Professor Henry Srebrnik

Professor Henry Srebrnik

Monday, December 31, 2018

Russia Once Again a Middle East Player

By Henry Srebrnik, [Charlottetown, PEI] Guardian

Russian president Vladimir Putin is a busy man. In the last little while, he has spoken to, or met with, a whole array of Middle East leaders.

Indeed, the road to Moscow is increasingly well-travelled, while the one to Washington is far emptier these days.

Israel’s Prime Minister Benjamin Netanyahu has spoken 11 times on the phone with Putin over the past year and only three times with U.S. President Donald Trump, according to a tally of the calls reported on their respective websites. 

While Netanyahu has visited Moscow four times in the past year, he has visited Washington twice since Trump was elected president in 2016.

For Israel, setting ground rules with Moscow over their part in the Syrian civil war is of the utmost importance. The two countries keep in constant touch, lest one mishap gets them embroiled in conflict.

In October, Syria shot down a Russian military plane, but Moscow blamed Israel. The defence ministry said Israeli jets put the Il-20 plane into the path of Syrian air defence systems after failing to give Moscow enough warning of a strike on Syrian targets.

Turkey’s President Recep Tayyip Erdogan, the leader of a country that is a member of NATO, in the past year has spoken 20 times on the phone with Putin and only seven times with Trump.

Erdogan’s decision to purchase Russia’s advanced S-400 missile system, which Moscow says will be delivered next year, is a sign of the times.

Other leaders of countries who have traveled to Moscow this year include Saudi Arabia’s King Salman bin Abdulaziz Al Saud.

He chose Moscow over Washington for his first and so far only official overseas visit – in fact the first ever by a Saudi monarch to Russia.

His crown prince, Mohammed bin Salman, now the effective ruler of the kingdom, met with Putin at the recent Group of 20 summit in Buenos Aires, Argentina.
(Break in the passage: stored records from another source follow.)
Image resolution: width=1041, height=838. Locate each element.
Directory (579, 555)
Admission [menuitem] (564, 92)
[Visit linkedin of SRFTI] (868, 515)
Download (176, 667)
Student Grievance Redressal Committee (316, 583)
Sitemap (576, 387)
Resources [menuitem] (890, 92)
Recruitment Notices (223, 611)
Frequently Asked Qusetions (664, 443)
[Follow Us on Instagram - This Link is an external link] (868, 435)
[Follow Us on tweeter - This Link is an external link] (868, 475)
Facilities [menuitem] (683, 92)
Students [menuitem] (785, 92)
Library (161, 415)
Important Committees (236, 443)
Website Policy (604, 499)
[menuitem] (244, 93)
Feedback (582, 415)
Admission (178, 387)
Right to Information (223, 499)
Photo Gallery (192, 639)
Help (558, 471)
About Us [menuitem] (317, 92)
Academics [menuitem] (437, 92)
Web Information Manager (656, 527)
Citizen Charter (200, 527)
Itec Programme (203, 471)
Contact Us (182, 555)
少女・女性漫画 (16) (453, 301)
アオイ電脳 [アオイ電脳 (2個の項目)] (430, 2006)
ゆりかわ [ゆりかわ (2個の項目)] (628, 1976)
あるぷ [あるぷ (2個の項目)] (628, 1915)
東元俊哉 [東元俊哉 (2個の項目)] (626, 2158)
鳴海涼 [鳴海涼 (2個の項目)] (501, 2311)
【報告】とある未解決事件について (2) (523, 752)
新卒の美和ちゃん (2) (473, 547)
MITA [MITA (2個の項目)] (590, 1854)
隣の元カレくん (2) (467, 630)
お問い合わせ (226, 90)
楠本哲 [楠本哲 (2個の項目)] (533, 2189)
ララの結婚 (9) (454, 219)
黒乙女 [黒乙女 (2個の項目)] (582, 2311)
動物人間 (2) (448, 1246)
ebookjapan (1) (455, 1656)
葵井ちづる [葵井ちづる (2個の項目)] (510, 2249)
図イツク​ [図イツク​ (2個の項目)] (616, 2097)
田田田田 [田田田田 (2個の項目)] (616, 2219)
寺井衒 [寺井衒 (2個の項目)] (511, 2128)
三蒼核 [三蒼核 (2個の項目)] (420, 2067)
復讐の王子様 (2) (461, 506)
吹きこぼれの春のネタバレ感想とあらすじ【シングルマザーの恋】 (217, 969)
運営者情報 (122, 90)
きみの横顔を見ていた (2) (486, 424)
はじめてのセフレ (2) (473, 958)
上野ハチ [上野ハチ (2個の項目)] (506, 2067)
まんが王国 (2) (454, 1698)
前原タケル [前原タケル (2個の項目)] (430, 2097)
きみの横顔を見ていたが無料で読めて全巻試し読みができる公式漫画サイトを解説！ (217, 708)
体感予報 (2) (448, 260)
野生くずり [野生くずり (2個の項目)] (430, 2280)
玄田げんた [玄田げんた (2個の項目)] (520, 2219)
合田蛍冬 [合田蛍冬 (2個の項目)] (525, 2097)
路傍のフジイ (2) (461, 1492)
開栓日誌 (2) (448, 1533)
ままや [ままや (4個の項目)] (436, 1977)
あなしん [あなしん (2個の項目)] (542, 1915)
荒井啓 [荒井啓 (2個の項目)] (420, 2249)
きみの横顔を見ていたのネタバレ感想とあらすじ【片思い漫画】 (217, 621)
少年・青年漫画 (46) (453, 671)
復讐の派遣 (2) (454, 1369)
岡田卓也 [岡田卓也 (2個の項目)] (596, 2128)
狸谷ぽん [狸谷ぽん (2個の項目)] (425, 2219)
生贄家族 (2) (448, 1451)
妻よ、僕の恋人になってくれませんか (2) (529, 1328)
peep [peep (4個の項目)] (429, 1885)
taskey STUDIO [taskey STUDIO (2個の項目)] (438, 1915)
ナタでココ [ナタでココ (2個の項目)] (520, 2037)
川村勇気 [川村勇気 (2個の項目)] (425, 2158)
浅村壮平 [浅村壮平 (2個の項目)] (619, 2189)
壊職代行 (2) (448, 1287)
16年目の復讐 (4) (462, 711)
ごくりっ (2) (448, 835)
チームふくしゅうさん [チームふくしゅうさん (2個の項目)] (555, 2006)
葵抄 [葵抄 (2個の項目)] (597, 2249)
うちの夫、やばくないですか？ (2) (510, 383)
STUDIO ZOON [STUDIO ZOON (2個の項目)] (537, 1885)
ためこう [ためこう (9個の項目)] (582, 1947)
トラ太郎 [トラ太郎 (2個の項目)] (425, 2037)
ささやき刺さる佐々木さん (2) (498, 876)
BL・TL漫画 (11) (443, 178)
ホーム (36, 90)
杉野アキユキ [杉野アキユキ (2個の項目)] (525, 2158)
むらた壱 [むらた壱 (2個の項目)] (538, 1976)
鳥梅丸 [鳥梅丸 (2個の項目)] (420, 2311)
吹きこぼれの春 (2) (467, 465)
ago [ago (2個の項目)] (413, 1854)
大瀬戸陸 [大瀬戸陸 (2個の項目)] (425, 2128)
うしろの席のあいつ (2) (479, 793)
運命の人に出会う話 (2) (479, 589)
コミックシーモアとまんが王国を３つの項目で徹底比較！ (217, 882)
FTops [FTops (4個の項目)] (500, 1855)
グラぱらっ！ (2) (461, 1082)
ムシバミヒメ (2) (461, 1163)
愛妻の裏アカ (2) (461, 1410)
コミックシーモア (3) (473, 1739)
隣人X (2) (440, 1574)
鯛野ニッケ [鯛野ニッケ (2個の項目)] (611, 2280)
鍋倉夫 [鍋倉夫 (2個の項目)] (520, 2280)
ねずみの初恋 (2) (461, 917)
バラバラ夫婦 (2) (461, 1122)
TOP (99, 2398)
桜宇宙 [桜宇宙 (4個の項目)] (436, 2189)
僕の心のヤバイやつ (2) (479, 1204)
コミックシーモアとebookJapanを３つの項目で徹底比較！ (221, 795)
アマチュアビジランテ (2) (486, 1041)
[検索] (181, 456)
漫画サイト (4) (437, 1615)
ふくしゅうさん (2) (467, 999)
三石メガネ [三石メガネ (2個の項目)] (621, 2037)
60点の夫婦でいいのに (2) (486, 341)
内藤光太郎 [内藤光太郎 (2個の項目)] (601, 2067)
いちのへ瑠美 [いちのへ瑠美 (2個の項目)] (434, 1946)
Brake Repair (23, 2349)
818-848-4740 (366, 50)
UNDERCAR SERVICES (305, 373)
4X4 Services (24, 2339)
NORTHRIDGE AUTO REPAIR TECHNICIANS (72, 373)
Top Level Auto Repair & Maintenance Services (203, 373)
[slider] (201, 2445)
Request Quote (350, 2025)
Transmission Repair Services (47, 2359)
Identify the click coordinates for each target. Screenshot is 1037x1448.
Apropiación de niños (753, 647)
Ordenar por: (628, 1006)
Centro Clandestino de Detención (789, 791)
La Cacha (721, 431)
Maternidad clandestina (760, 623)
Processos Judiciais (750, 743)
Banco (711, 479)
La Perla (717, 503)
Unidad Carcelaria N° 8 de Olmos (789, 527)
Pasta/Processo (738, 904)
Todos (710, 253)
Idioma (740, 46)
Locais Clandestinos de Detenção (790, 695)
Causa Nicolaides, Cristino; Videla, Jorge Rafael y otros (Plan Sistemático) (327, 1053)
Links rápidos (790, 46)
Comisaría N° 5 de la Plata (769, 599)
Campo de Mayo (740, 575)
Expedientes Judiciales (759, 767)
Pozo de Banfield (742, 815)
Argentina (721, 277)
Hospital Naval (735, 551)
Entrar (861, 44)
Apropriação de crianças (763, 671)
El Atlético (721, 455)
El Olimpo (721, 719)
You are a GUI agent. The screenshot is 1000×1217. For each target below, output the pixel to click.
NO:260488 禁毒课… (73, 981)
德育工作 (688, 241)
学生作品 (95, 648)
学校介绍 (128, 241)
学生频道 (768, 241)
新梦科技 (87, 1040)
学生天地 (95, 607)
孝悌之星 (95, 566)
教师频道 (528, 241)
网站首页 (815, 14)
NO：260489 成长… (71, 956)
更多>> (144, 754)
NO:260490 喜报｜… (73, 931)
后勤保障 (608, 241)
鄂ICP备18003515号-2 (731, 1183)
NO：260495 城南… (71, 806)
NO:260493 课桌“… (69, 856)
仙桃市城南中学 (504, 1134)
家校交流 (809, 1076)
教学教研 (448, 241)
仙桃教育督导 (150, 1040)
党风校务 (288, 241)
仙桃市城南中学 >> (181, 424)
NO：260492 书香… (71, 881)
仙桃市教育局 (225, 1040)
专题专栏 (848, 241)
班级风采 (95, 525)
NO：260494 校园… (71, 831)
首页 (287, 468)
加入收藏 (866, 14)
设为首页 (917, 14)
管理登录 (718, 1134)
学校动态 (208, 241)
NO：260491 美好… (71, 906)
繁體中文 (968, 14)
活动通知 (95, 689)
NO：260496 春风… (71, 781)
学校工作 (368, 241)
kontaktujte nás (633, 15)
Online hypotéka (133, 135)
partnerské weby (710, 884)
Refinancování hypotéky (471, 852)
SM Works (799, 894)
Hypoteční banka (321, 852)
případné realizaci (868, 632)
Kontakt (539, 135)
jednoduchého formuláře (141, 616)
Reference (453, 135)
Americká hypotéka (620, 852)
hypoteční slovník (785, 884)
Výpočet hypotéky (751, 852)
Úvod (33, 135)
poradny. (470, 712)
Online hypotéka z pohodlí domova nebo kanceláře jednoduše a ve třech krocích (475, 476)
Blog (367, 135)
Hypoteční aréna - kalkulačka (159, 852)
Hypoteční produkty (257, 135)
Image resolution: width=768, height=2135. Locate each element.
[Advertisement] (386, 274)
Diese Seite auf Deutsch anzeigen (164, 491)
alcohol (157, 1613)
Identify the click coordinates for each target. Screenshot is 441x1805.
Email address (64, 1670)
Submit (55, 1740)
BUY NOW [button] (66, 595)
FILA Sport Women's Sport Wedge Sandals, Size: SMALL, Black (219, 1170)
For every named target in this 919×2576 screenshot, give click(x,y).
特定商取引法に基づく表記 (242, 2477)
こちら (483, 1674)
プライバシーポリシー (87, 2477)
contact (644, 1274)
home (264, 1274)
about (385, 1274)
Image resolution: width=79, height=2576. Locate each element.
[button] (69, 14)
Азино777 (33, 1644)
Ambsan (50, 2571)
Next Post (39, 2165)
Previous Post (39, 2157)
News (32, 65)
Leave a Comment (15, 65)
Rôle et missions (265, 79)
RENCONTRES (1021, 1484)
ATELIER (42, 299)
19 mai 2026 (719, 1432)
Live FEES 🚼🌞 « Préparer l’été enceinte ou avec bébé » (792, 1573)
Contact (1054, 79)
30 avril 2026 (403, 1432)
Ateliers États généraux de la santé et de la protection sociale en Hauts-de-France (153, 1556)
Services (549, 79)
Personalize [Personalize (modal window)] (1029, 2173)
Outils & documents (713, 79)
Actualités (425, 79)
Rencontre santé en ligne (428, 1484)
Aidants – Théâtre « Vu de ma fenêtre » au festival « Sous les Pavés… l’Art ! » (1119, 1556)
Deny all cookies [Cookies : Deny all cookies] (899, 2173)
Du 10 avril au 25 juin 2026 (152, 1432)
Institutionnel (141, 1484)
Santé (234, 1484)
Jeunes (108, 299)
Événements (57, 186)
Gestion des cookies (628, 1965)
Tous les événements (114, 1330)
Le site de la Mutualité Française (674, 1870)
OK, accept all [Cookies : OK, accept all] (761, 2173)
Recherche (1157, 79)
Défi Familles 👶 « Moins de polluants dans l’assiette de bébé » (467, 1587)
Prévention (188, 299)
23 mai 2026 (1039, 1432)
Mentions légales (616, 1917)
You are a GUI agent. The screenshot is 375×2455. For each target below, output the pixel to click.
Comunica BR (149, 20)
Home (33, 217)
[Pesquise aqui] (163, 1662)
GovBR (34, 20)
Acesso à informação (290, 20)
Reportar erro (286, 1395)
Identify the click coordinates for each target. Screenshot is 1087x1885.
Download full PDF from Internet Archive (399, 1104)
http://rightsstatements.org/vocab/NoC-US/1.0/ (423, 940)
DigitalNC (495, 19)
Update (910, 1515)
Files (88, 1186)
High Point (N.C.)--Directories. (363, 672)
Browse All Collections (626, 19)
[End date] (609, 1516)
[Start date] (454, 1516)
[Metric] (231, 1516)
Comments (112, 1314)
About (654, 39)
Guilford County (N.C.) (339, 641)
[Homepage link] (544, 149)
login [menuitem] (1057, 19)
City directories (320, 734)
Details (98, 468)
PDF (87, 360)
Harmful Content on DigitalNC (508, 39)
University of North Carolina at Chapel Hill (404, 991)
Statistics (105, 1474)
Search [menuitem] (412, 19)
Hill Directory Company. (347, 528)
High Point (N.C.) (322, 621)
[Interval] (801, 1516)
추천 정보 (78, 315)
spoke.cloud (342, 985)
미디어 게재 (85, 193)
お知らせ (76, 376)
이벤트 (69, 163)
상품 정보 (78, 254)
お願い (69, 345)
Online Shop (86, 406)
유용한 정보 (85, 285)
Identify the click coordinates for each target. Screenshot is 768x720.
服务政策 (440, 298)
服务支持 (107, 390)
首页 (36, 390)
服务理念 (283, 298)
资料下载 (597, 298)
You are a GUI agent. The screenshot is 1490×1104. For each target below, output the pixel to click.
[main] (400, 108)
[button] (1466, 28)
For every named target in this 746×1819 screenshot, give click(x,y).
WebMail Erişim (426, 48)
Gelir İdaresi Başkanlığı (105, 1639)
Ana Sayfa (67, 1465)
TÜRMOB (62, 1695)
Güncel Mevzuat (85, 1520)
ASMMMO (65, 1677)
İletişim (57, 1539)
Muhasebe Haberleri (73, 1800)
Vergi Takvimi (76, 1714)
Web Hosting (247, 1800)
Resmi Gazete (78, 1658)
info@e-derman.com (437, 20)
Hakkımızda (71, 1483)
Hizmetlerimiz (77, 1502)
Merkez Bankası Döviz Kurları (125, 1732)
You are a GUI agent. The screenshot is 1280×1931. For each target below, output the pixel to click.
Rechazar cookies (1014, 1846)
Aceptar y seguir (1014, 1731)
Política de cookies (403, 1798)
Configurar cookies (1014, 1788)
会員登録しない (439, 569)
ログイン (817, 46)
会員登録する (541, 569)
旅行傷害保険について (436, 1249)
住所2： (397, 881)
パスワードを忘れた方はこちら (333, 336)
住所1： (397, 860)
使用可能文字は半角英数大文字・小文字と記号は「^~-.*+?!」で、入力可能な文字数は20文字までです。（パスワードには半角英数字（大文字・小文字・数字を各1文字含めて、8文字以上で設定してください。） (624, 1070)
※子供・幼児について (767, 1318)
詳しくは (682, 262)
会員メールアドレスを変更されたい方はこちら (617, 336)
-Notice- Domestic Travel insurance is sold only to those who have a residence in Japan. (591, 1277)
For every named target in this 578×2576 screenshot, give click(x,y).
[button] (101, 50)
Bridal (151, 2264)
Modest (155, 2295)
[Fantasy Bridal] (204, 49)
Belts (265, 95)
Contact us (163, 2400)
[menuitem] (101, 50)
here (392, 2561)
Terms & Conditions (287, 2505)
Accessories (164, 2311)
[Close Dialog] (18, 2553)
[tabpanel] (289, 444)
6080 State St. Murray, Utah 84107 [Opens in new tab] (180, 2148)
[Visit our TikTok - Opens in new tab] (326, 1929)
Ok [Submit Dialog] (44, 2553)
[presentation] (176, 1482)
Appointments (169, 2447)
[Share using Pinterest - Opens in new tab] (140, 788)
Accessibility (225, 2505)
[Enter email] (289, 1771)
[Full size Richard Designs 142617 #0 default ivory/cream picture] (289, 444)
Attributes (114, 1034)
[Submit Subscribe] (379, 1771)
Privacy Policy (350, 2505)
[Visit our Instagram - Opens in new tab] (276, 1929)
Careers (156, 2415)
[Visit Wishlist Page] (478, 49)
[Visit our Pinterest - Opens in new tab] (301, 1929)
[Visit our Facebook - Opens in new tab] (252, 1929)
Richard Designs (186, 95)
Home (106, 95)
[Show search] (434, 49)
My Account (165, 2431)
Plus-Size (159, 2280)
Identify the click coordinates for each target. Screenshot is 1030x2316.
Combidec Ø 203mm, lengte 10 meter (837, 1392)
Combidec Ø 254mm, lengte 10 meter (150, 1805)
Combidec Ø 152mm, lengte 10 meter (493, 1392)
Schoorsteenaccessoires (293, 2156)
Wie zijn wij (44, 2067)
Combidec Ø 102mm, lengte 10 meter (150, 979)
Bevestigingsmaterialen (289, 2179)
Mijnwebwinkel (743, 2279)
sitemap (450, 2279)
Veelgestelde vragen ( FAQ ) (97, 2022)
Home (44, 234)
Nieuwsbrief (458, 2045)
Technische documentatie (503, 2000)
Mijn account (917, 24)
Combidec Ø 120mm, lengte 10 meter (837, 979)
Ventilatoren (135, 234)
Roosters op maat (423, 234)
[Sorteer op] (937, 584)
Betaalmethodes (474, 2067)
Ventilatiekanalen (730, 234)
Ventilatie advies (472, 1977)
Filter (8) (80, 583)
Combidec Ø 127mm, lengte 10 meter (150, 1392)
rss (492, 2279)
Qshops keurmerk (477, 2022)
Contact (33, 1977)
Russia has refrained from criticizing Saudi Arabia or the crown prince over the killing of journalist Jamal Khashoggi at the Saudi consulate in Istanbul in October. The murder has sorely tested the kingdom’s relations with the United States, other Western nations, and Turkey.

The emir of Qatar, Sheikh Tamim bin Hamad Al Thani, flew to Moscow to meet with Putin on the eve of his visit to Washington in April, earning a rebuke from the Trump administration. 

Sheikh Mohammed bin Zayed Al Nahyan, the crown prince of Abu Dhabi, one of the seven polities that constitute the United Arab Emirates, declined an invitation to Washington this spring. 

But, though a U.S. ally, he traveled to Moscow in June, his seventh trip in five years, signing a strategic partnership agreement with Putin.

Egyptian President Abdel Fatah al-Sissi in October made his fourth visit to Moscow, compared with one to Washington. He signed a strategic partnership agreement with Putin, marking a shift of a U.S. ally toward Russia.

All of this illustrates the personal rapport Putin is establishing with Middle Eastern leaders.

Russia’s 2015 military intervention in Syria has given Putin perhaps the single biggest boost, as he has managed to ensure the survival of President Bashar al-Assad, who at the time seemed doomed to defeat at the hands of his enemies. 

Lebanese Prime Minster Saad Hariri also favors a greater Russian role and has visited Moscow several times in recent years.

“Russia has managed to create the perception in the Middle East that it is more powerful, more capable and more relevant than the United States,” asserted Riad Kahwaji of the Institute for Near East and Gulf Military Analysis, based in Dubai, another of the United Arab Emirates.

“It’s not how much power you have. It’s how you use it. The United States has all these troops and bases, and Russia has a fraction of that. But Russia uses its power more effectively.”